MLA Michael Sather (Maple Ridge-Pitt Meadows) was suspended from the New Democratic Party caucus because he intends to break ranks and vote against the treaty.

He said yesterday he believes development of the farmlands, currently in the Agricultural Land Reserve, is a done deal.

“It’s some of the top farmland we have in B.C … a big piece of farmland being alienated,” he said.

Corky Evans, the New Democratic MLA for Nelson-Creston, was the agriculture minister in the 1990s who decided to retain that parcel of farmland for the settlement of treaties.

“I said I’m holding this land back because I believe in treaties,” he said. “I still do. But it was my expectation it would be in the Agricultural Land Reserve.”

Mr. Evans said the Tsawwassen should be free to develop it only if the Agricultural Land Commission agrees to release it. He has said he will abstain from the final vote on the treaty.

Ms. Baird said the attacks over the land issue are unfortunate.

“A lot of people expect us to fail, to make poor decisions,” she said. “I’ve often joked that I have a development model, ‘here’s the penitentiary, the casino and the high rises’… And then they’ll be happy with whatever we do.”

Ms. Baird was in Victoria yesterday to watch the opening of the treaty debate in the provincial legislature.

As the chief sat in the public gallery with her 10-month-old daughter Sophia sleeping on her chest, Aboriginal Affairs Minister Mike de Jong opened the debate, noting that the removal of farmland “causes some difficulty” for some MLAs.

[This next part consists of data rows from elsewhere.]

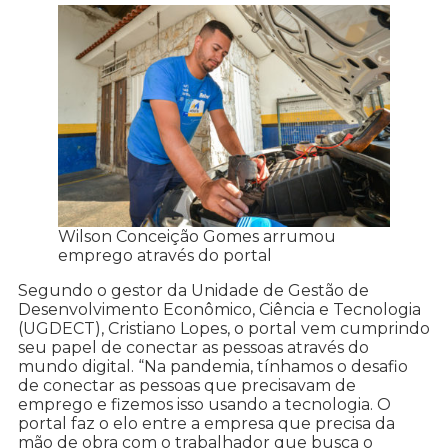
Wilson Conceição Gomes arrumou
emprego através do portal
Segundo o gestor da Unidade de Gestão de
Desenvolvimento Econômico, Ciência e Tecnologia
(UGDECT), Cristiano Lopes, o portal vem cumprindo
seu papel de conectar as pessoas através do
mundo digital. “Na pandemia, tínhamos o desafio
de conectar as pessoas que precisavam de
emprego e fizemos isso usando a tecnologia. O
portal faz o elo entre a empresa que precisa da
mão de obra com o trabalhador que busca o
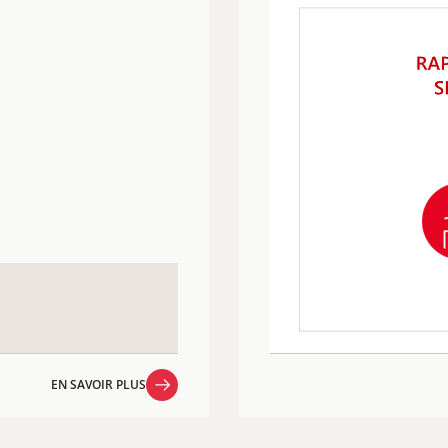
EN SAVOIR PLUS
EN SAVOIR PLUS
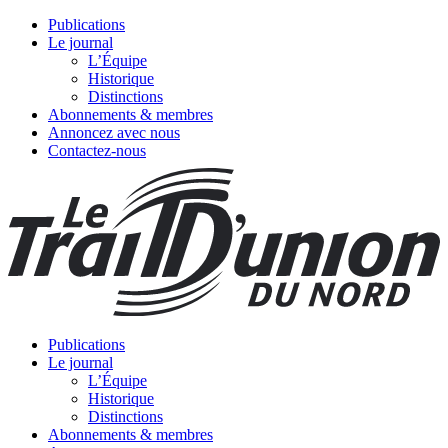
Publications
Le journal
L’Équipe
Historique
Distinctions
Abonnements & membres
Annoncez avec nous
Contactez-nous
Publications
Le journal
L’Équipe
Historique
Distinctions
Abonnements & membres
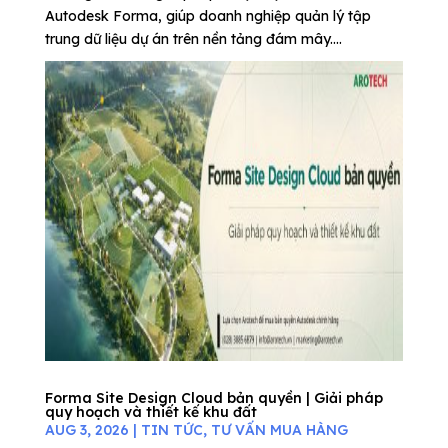
Autodesk Forma, giúp doanh nghiệp quản lý tập
trung dữ liệu dự án trên nền tảng đám mây....
Forma Site Design Cloud bản quyền | Giải pháp
quy hoạch và thiết kế khu đất
AUG 3, 2026
|
TIN TỨC
,
TƯ VẤN MUA HÀNG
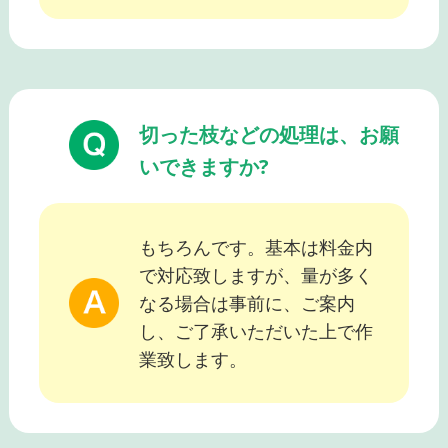
切った枝などの処理は、お願
いできますか?
もちろんです。基本は料金内
で対応致しますが、量が多く
なる場合は事前に、ご案内
し、ご了承いただいた上で作
業致します。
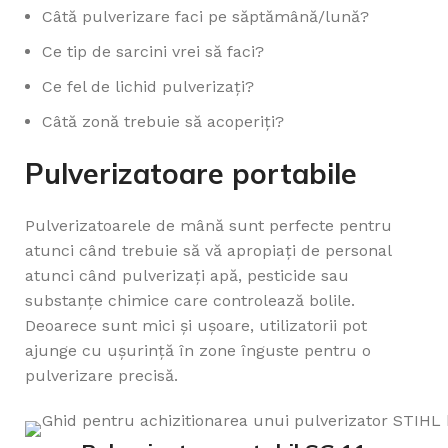
Câtă pulverizare faci pe săptămână/lună?
Ce tip de sarcini vrei să faci?
Ce fel de lichid pulverizați?
Câtă zonă trebuie să acoperiți?
Pulverizatoare portabile
Pulverizatoarele de mână sunt perfecte pentru
atunci când trebuie să vă apropiați de personal
atunci când pulverizați apă, pesticide sau
substanțe chimice care controlează bolile.
Deoarece sunt mici și ușoare, utilizatorii pot
ajunge cu ușurință în zone înguste pentru o
pulverizare precisă.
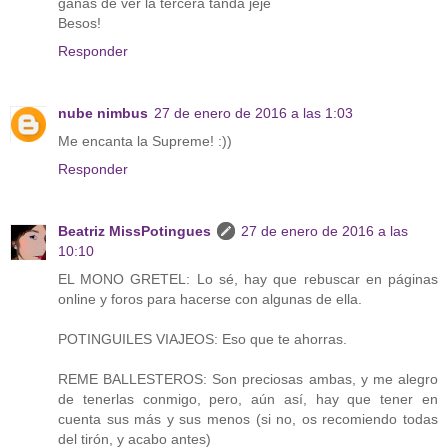
ganas de ver la tercera tanda jeje
Besos!
Responder
nube nimbus
27 de enero de 2016 a las 1:03
Me encanta la Supreme! :))
Responder
Beatriz MissPotingues
27 de enero de 2016 a las
10:10
EL MONO GRETEL: Lo sé, hay que rebuscar en páginas
online y foros para hacerse con algunas de ella.
POTINGUILES VIAJEOS: Eso que te ahorras.
REME BALLESTEROS: Son preciosas ambas, y me alegro
de tenerlas conmigo, pero, aún así, hay que tener en
cuenta sus más y sus menos (si no, os recomiendo todas
del tirón, y acabo antes)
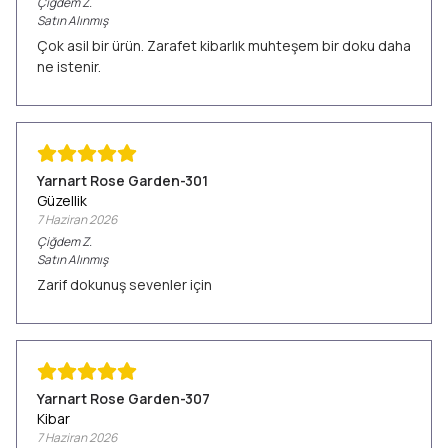
Çiğdem
Z.
Satın Alınmış
Çok asil bir ürün. Zarafet kibarlık muhteşem bir doku daha
ne istenir.
Yarnart Rose Garden-301
Güzellik
7 Haziran 2026
Çiğdem
Z.
Satın Alınmış
Zarif dokunuş sevenler için
Yarnart Rose Garden-307
Kibar
7 Haziran 2026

“I believe the Tsawwassen community needs the same opportunity to develop as they fit, to create employment opportunities,” he said. “I believe they will do it responsibly.”

Carole James, the NDP Opposition Leader, told the House her caucus will vote for the treaty, even as she criticized the government for bringing the farmland into the equation.

“I believe a statesman would have found an honourable way to treat with first nations and protect the Agricultural Land Reserve; a partisan would play one off against another,” she said.

“A farsighted strategist would have worked to resolve this critical land-use dispute; a mere tactician would have gone for short-term political gain. And we all know what happened in this case.”

Ms. James also called on the government to replace “every square centimetre of land removed from the ALR” with alternate lands.

For the 372 members of the Tsawwassen band, the $120-million treaty, if ratified by the federal and provincial governments, includes cash, a share of the salmon fishery and 724 hectares of land.